November 8, 1871. Omaha Weekly Herald 7(5): 4.
The Annual Hunt.
Captain Homan's Party Victorious-The Count of Yesterday-Incidents of the Hunt.
Yesterday, at 3 P.M., the members of the Omaha Sportsman's Club gathered at McAusland's gun store to count their game. The first glance at the scene showed that the hunt had been successful. There were geese, ducks of various kinds, and other sorts of game scattered about the floor of the basement room or ranged in groups on the long tables. Indeed, the appearances would indicate that whichever aside might prove victorious in the contest, both wings of the club had proved themselves capital sportsmen.
The club had been divided, as was previously announced in this paper, into two companies, commanded respectively by Captains George T. Mills and H.A. Homan. They were to hunt where they liked, in any locations which might suit them, during Wednesday, and only game killed on that day was to count.
It will be seen that from pressing business engagements, a good many members of the club did not go to the hunt at all. It is one of the rules of the club, that when any one does not go, the game killed by his immediate opponent in the other wing of the club shall not be counted. The following is the actual count of game brought in by the party of Captain Henry A. Homan, who, it will be seen, were victors:
The following is the count of Captain Geo. T. Mills' party:
By applying the rule above mentioned-that of excluding the game of any man whose opponent does not hunt-the count is changed so as to read as follows: Captain Homan's party, 423; Captain Mills' party, 332.
It will be seen that Captain Homan and his party are still victors, and, by the rules of the contest, they are to be treated this (Friday) night to a game supper, at the expense of the vanquished.

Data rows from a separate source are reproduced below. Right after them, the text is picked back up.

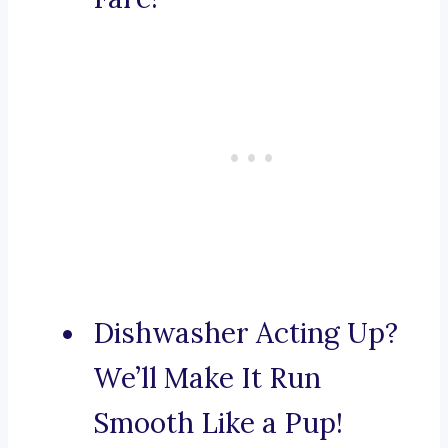
Dishwasher Acting Up?
We’ll Make It Run
Smooth Like a Pup!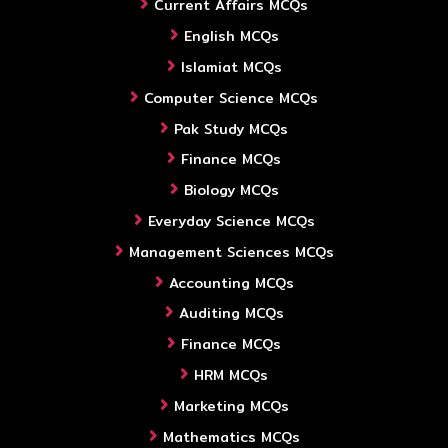
Current Affairs MCQs
English MCQs
Islamiat MCQs
Computer Science MCQs
Pak Study MCQs
Finance MCQs
Biology MCQs
Everyday Science MCQs
Management Sciences MCQs
Accounting MCQs
Auditing MCQs
Finance MCQs
HRM MCQs
Marketing MCQs
Mathematics MCQs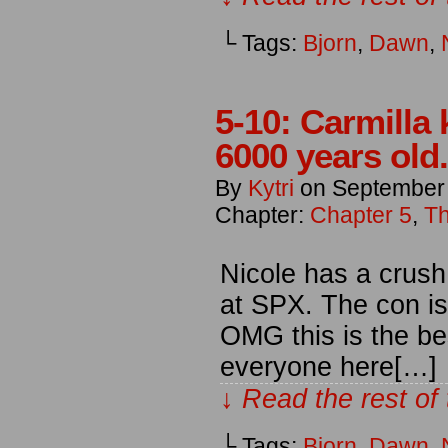
└ Tags:
Bjorn
,
Dawn
,
5-10: Carmilla 
6000 years old.
By
Kytri
on
September
Chapter:
Chapter 5
,
Th
Nicole has a crush
at SPX. The con is
OMG this is the be
everyone here[…]
↓ Read the rest of
└ Tags:
Bjorn
,
Dawn
,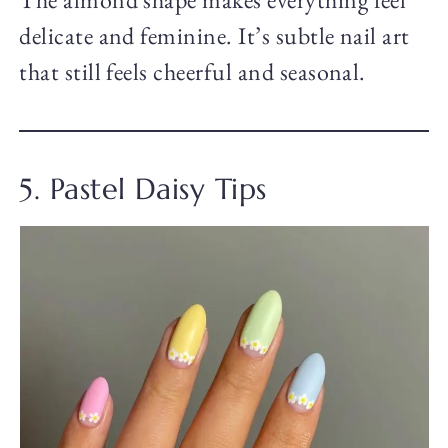
delicate and feminine. It’s subtle nail art
that still feels cheerful and seasonal.
5. Pastel Daisy Tips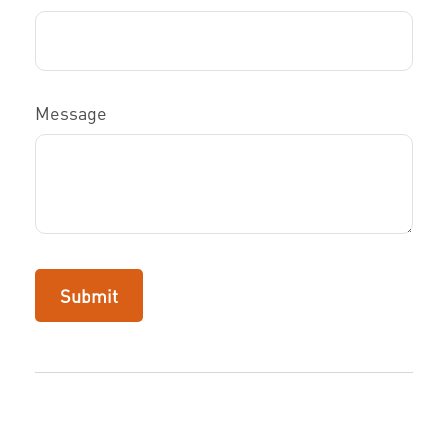
Message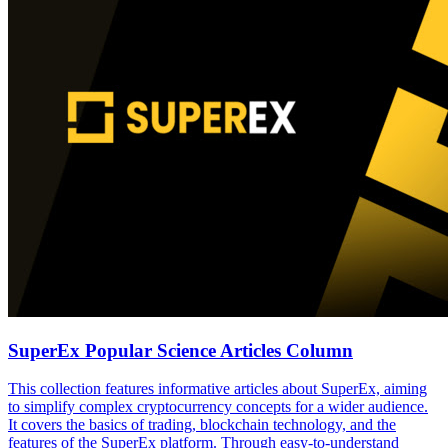
SuperEx Popular Science Articles Column
This collection features informative articles about SuperEx, aiming
to simplify complex cryptocurrency concepts for a wider audience.
It covers the basics of trading, blockchain technology, and the
features of the SuperEx platform. Through easy-to-understand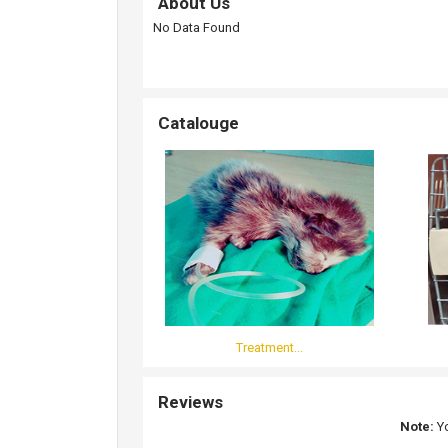
About Us
No Data Found
Catalouge
Treatment...
Reviews
Note:
Yo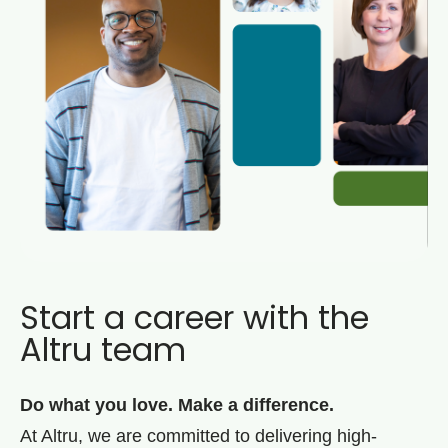
Start a career with the
Altru team
Do what you love. Make a difference.
At Altru, we are committed to delivering high-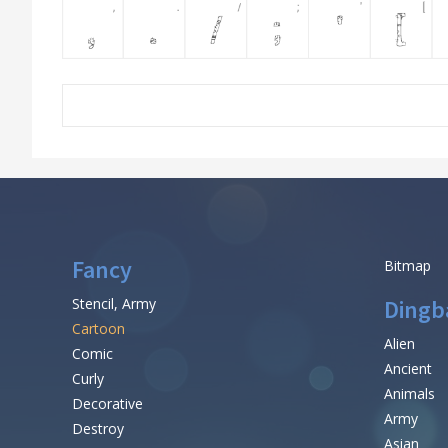
Fancy
Bitmap
Stencil, Army
Dingb
Cartoon
Alien
Comic
Ancient
Curly
Animals
Decorative
Army
Destroy
Asian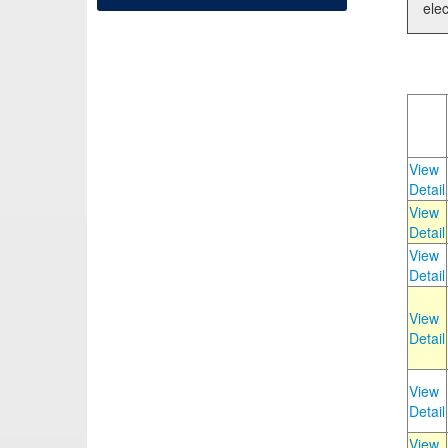
elec
View
Detail
View
Detail
View
Detail
View
Detail
View
Detail
View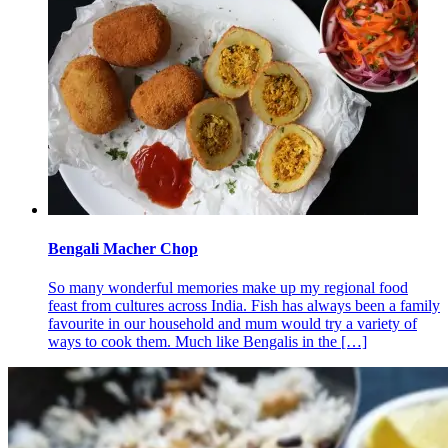
Bengali Macher Chop
So many wonderful memories make up my regional food
feast from cultures across India. Fish has always been a family
favourite in our household and mum would try a variety of
ways to cook them. Much like Bengalis in the
[…]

We interviewed the whole party as to the incidents of the hunt, and, we confess, with not very satisfactory results. They were willing, each and all, to tell where they had been, and the number of game killed, and that was about all. Of the moving accidents by flood and field; of the arts employed to trap the wary game, and the thousand little way-marks of the chase, we are left in nearly absolute darkness. Probably this is due to the fact that men of action are, Ceasar and Napoleon excepted, seldom chroniclers of events.
Dr. Gardner and Mr. P.H. Kean hunted in the Platte valley-the lower Platte-between the Elkhorn and the village of La Platte. They went out on Tuesday evening, and struck in early Wednesday morning at Smith's Lake, and hunted down to the "cut-off." They found but little game, and the weather so hot that when the birds raised they would immediately fly off to another lake.

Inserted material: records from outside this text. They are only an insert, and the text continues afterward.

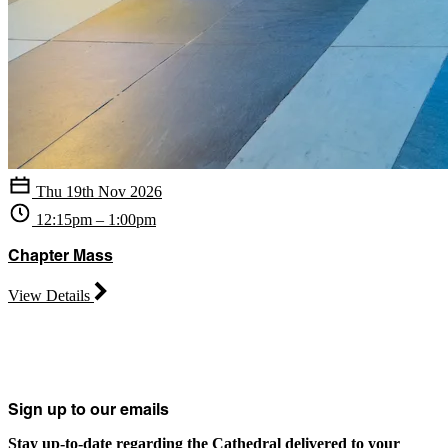
Thu 19th Nov 2026
12:15pm – 1:00pm
Chapter Mass
View Details
Sign up to our emails
Stay up-to-date regarding the Cathedral delivered to your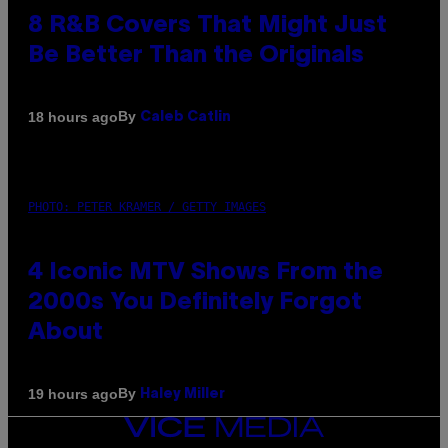
8 R&B Covers That Might Just
Be Better Than the Originals
By
18 hours ago
Caleb Catlin
PHOTO: PETER KRAMER / GETTY IMAGES
4 Iconic MTV Shows From the
2000s You Definitely Forgot
About
By
19 hours ago
Haley Miller
VICE
MEDIA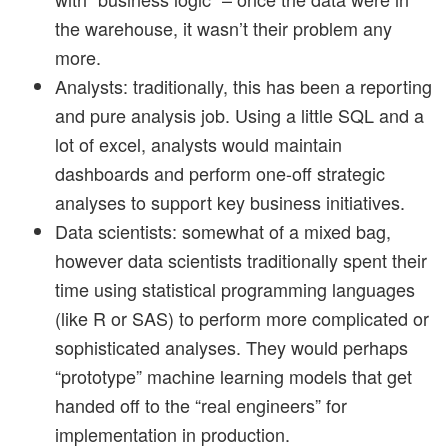
the warehouse, it wasn’t their problem any
more.
Analysts: traditionally, this has been a reporting
and pure analysis job. Using a little SQL and a
lot of excel, analysts would maintain
dashboards and perform one-off strategic
analyses to support key business initiatives.
Data scientists: somewhat of a mixed bag,
however data scientists traditionally spent their
time using statistical programming languages
(like R or SAS) to perform more complicated or
sophisticated analyses. They would perhaps
“prototype” machine learning models that get
handed off to the “real engineers” for
implementation in production.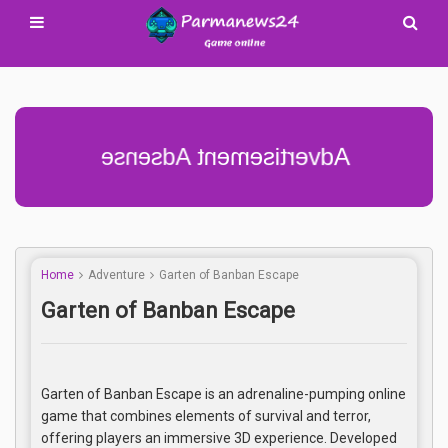
Advertisement Adsense
Home
Adventure
Garten of Banban Escape
Garten of Banban Escape
Garten of Banban Escape is an adrenaline-pumping online
game that combines elements of survival and terror,
offering players an immersive 3D experience. Developed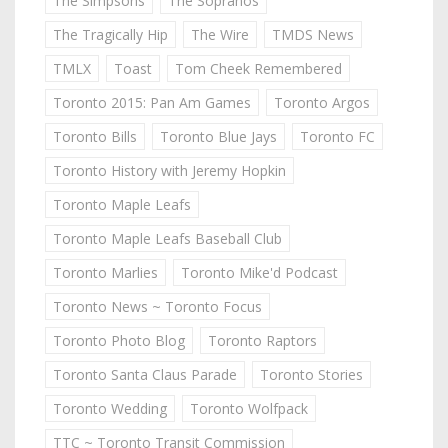
The Simpsons
The Sopranos
The Tragically Hip
The Wire
TMDS News
TMLX
Toast
Tom Cheek Remembered
Toronto 2015: Pan Am Games
Toronto Argos
Toronto Bills
Toronto Blue Jays
Toronto FC
Toronto History with Jeremy Hopkin
Toronto Maple Leafs
Toronto Maple Leafs Baseball Club
Toronto Marlies
Toronto Mike'd Podcast
Toronto News ~ Toronto Focus
Toronto Photo Blog
Toronto Raptors
Toronto Santa Claus Parade
Toronto Stories
Toronto Wedding
Toronto Wolfpack
TTC ~ Toronto Transit Commission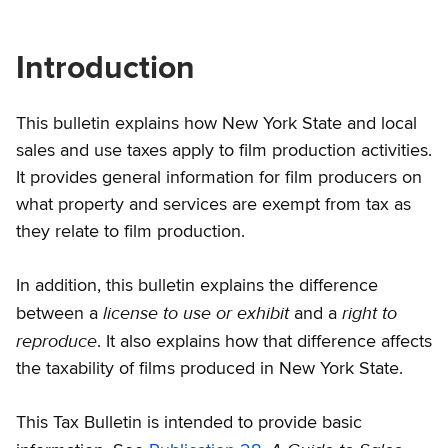
Introduction
This bulletin explains how New York State and local
sales and use taxes apply to film production activities.
It provides general information for film producers on
what property and services are exempt from tax as
they relate to film production.
In addition, this bulletin explains the difference
license to use or exhibit
right to
between a
and a
reproduce
. It also explains how that difference affects
the taxability of films produced in New York State.
This Tax Bulletin is intended to provide basic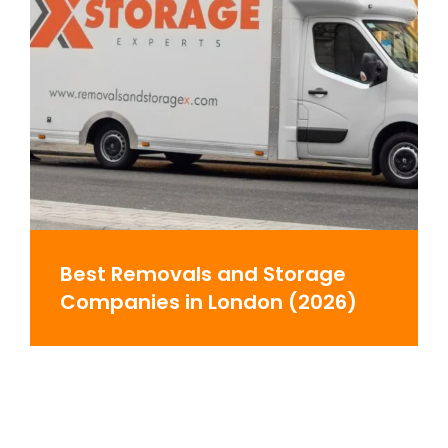
Best Removals and Storage
Companies in London (2026)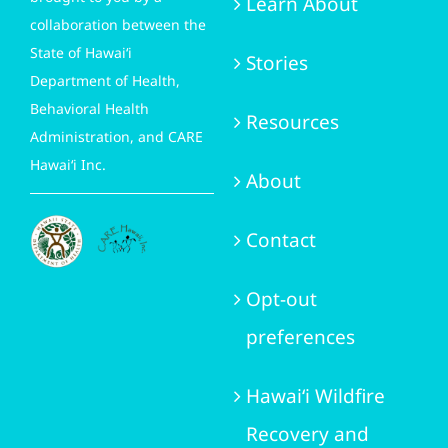
Learn About
collaboration between the
State of Hawai‘i
Stories
Department of Health,
Behavioral Health
Resources
Administration, and CARE
Hawai‘i Inc.
About
Contact
Opt-out
preferences
Hawai‘i Wildfire
Recovery and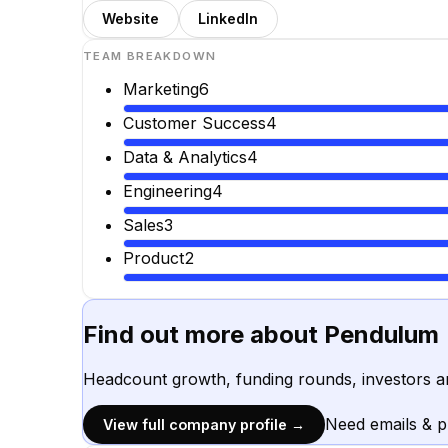
Website
LinkedIn
TEAM BREAKDOWN
Marketing
6
Customer Success
4
Data & Analytics
4
Engineering
4
Sales
3
Product
2
Find out more about
Pendulum
Headcount growth, funding rounds, investors a
Need emails & 
View full company profile →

Messrs. J.J.L.C. Jewett and Horace C. Newman hunted on Dyer's Lake, and on the Elkhorn. The count of 52 (which was for geese) ought to be divided between these two. In the count it is given to Jewett, but they hunted together, and don't know which shot the most.
Capt. Homan, who brought in the surprising string of 113 geese, hunted alone on the Santee lakes, which are near his farm, on the lower Platte. Withnell Brothers were below him, three miles. They found the game plentiful but wild and high.

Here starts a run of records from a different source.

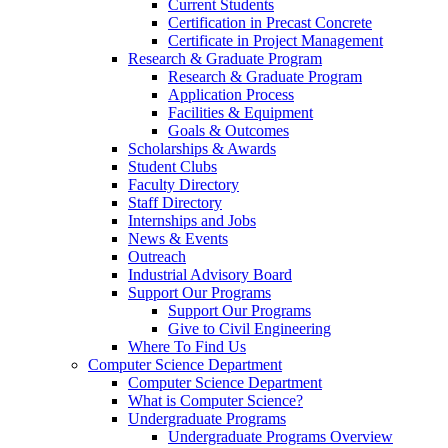
Current Students
Certification in Precast Concrete
Certificate in Project Management
Research & Graduate Program
Research & Graduate Program
Application Process
Facilities & Equipment
Goals & Outcomes
Scholarships & Awards
Student Clubs
Faculty Directory
Staff Directory
Internships and Jobs
News & Events
Outreach
Industrial Advisory Board
Support Our Programs
Support Our Programs
Give to Civil Engineering
Where To Find Us
Computer Science Department
Computer Science Department
What is Computer Science?
Undergraduate Programs
Undergraduate Programs Overview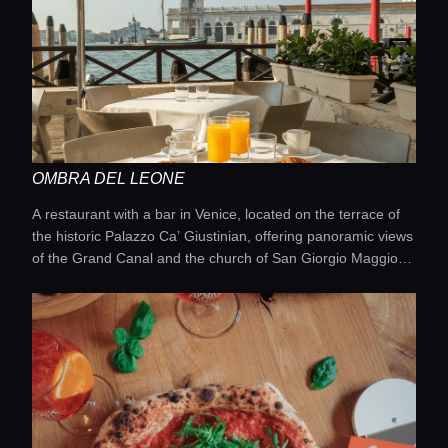
OMBRA DEL LEONE
A restaurant with a bar in Venice, located on the terrace of
the historic Palazzo Ca’ Giustinian, offering panoramic views
of the Grand Canal and the church of San Giorgio Maggiore.
It provides an oasis of calm away from the crowds near St.
Mark’s, combining Venetian cuisine, cocktails, and a relaxed
atmosphere.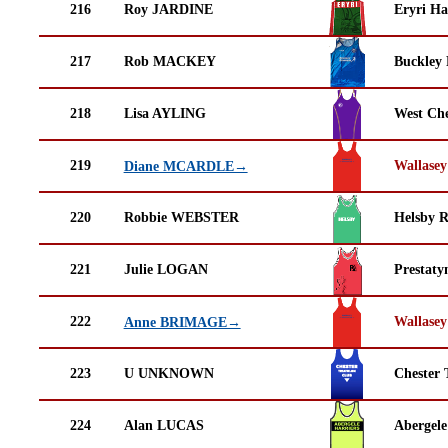
216
Roy JARDINE
Eryri Ha
217
Rob MACKEY
Buckley
218
Lisa AYLING
West Che
219
Wallasey
Diane MCARDLE→
220
Robbie WEBSTER
Helsby 
221
Julie LOGAN
Prestaty
222
Wallasey
Anne BRIMAGE→
223
U UNKNOWN
Chester 
224
Alan LUCAS
Abergele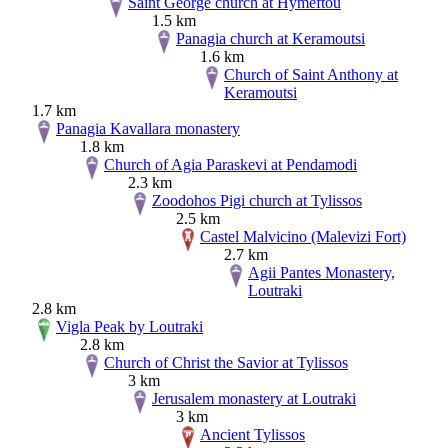
Saint George church at Hymeftou
1.5 km
Panagia church at Keramoutsi
1.6 km
Church of Saint Anthony at
Keramoutsi
1.7 km
Panagia Kavallara monastery
1.8 km
Church of Agia Paraskevi at Pendamodi
2.3 km
Zoodohos Pigi church at Tylissos
2.5 km
Castel Malvicino (Malevizi Fort)
2.7 km
Agii Pantes Monastery,
Loutraki
2.8 km
Vigla Peak by Loutraki
2.8 km
Church of Christ the Savior at Tylissos
3 km
Jerusalem monastery at Loutraki
3 km
Ancient Tylissos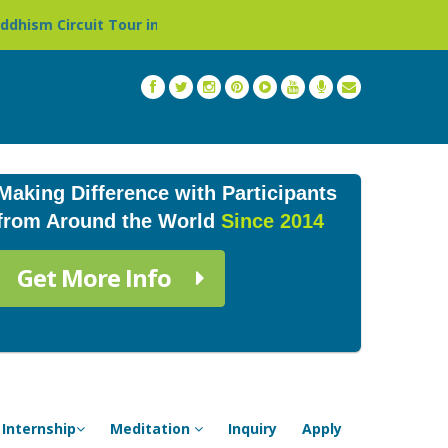
 Tour in Nepal »
Thailand: Buddhist Monastery & Templ
Making Difference with Participants
from Around the World
Since 2014
Get More Info
Internship
Meditation
Inquiry
Apply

Messrs. B.E.B. Kennedy, H.B. Sackett and Dr. Peabody hunted at Bartlett, about thirty miles south of this city, on the St. Joe road. They say they found game scarce, but the count shows that they made a splendid success.
Messrs. E.B. Chandler and Albert Loveland hunted in Missouri Valley, near Loveland's Mills. There game was plentiful, but they had no dog, and lost a good many ducks in consequence.
Dr. McClellan and Dr. Pinney went north of Council Bluffs to Skeleton Lake. They found game plenty and succeeded well. Byron Reed went to Blackman's Lake, three miles further north, and brought in the handsome count of 67. Mr. Sutphen went to Childs' Mills, and Mr. Willis to Elkhorn.
It was much regretted that so many members of both companies found it inconvenient to attend this hunt. Judge Lake was detained by pressing legal engagements; Mr. Geo. T. Hoagland by business which he could not postpone, and Dr. Fichers broke his gun by stepping on it in a boat when he was starting, and at once went home.
We are indebted to B.E.B. Kennedy, Esq., President of the Club, for substantial evidence of his skill and success.